Seminar course curriculum for 2010 includes various industry course topics, including funding, technical service, retail mobility, advanced electronics, seating and positioning, and RESNA preparations. The courses address various levels of informational need, from beginner to advanced. Pride U & Quantum U deliver their courses through various formats: A national seminar tour; interactive onsite seminars; live webinars; and online training.
Invacare CARES program (Clinical and Reimbursement Education Series) offers a variety of rehab-related courses on seating and positioning, manual mobility, power mobility, electronics programming and powered seating systems with specific courses tailored to specific learning levels, from beginner to intermediate to advanced. Invacare also offers CARES programs for government relations, respiratory therapy and technical training. These courses are CEU certified.

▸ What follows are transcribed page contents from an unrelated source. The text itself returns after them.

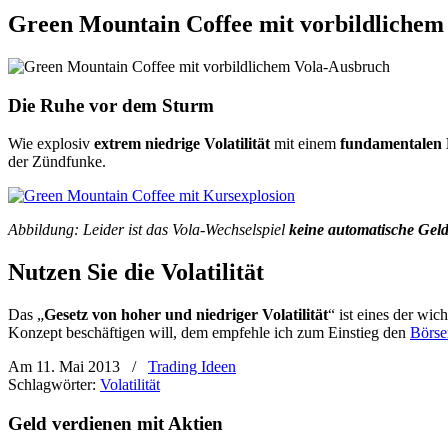
Green Mountain Coffee mit vorbildlichem
Die Ruhe vor dem Sturm
Wie explosiv
extrem niedrige Volatilität
mit einem
fundamentalen 
der Zündfunke.
Abbildung: Leider ist das Vola-Wechselspiel
keine automatische Gel
Nutzen Sie die Volatilität
Das „
Gesetz von hoher und niedriger Volatilität
“ ist eines der wi
Konzept beschäftigen will, dem empfehle ich zum Einstieg den
Börse
Am 11. Mai 2013
/
Trading Ideen
Schlagwörter:
Volatilität
Geld verdienen mit Aktien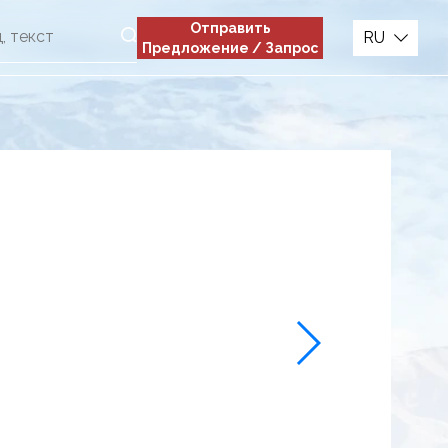
Отправить
RU
Предложение / Запрос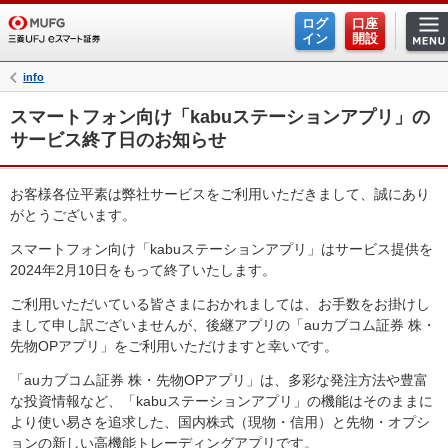
ログ
口座
イン
開設
info
スマートフォン向け「kabuステーションアプリ」の
サービス終了日のお知らせ
お客様各位 平素は弊社サービスをご利用いただきまして、誠にあり
がとうございます。
スマートフォン向け「kabuステーションアプリ」はサービス提供を
2024年2月10日をもって終了いたします。
ご利用いただいている皆さまにおかれましては、お手数をお掛けし
まして申し訳ございませんが、後継アプリの「auカブコム証券 株・
先物OPアプリ」をご利用いただけますと幸いです。
「auカブコム証券 株・先物OPアプリ」は、多彩な発注方法や豊富
な投資情報など、「kabuステーションアプリ」の機能はそのままに
より使い易さを追求した、国内株式（現物・信用）と先物・オプシ
ョンの新しい高機能トレーディングアプリです。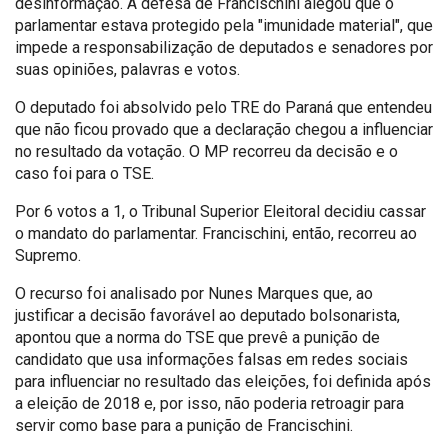
desinformação. A defesa de Francischini alegou que o
parlamentar estava protegido pela "imunidade material", que
impede a responsabilização de deputados e senadores por
suas opiniões, palavras e votos.
O deputado foi absolvido pelo TRE do Paraná que entendeu
que não ficou provado que a declaração chegou a influenciar
no resultado da votação. O MP recorreu da decisão e o
caso foi para o TSE.
Por 6 votos a 1, o Tribunal Superior Eleitoral decidiu cassar
o mandato do parlamentar. Francischini, então, recorreu ao
Supremo.
O recurso foi analisado por Nunes Marques que, ao
justificar a decisão favorável ao deputado bolsonarista,
apontou que a norma do TSE que prevê a punição de
candidato que usa informações falsas em redes sociais
para influenciar no resultado das eleições, foi definida após
a eleição de 2018 e, por isso, não poderia retroagir para
servir como base para a punição de Francischini.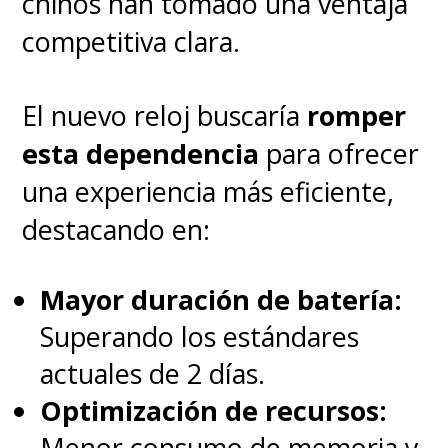
chinos han tomado una ventaja
competitiva clara.
El nuevo reloj buscaría
romper
esta dependencia
para ofrecer
una experiencia más eficiente,
destacando en:
Mayor duración de batería:
Superando los estándares
actuales de 2 días.
Optimización de recursos:
Menor consumo de memoria y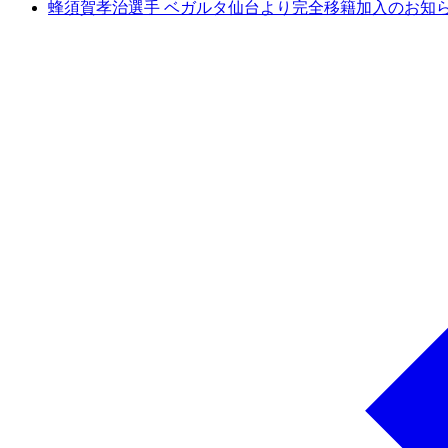
蜂須賀孝治選手 ベガルタ仙台より完全移籍加入のお知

Rehab course subject matter includes Basic Seating Principles; an introduction to Power Mobility Solutions; and an introduction to Manual Mobility Solutions. These CEUs are accepted by both RESNA and NRRTS for credentialing purposes, and, like Pride Mobility’s courses, are approved by the University of Pittsburgh’s School of Health and Rehabilitation Sciences. Invacare’s online Respiratory CEU programs are designed to enhance the respiratory care provider’s knowledge of diseases, therapeutic systems and other factors that affect the care of respiratory patients in the home. These programs are intended for respiratory care practitioners, nurses, physicians and others interested in long-term care and management of the chronic respiratory patient. Courses include Ambulatory Oxygen: Keeping Pace with Change; On-Delivery Oxygen Technology: Good for Your Business, Good for Your Patients; Oxygen Conserving Devices; and Current Issues in Home Respiratory Care. The CRCEs for these courses are pending.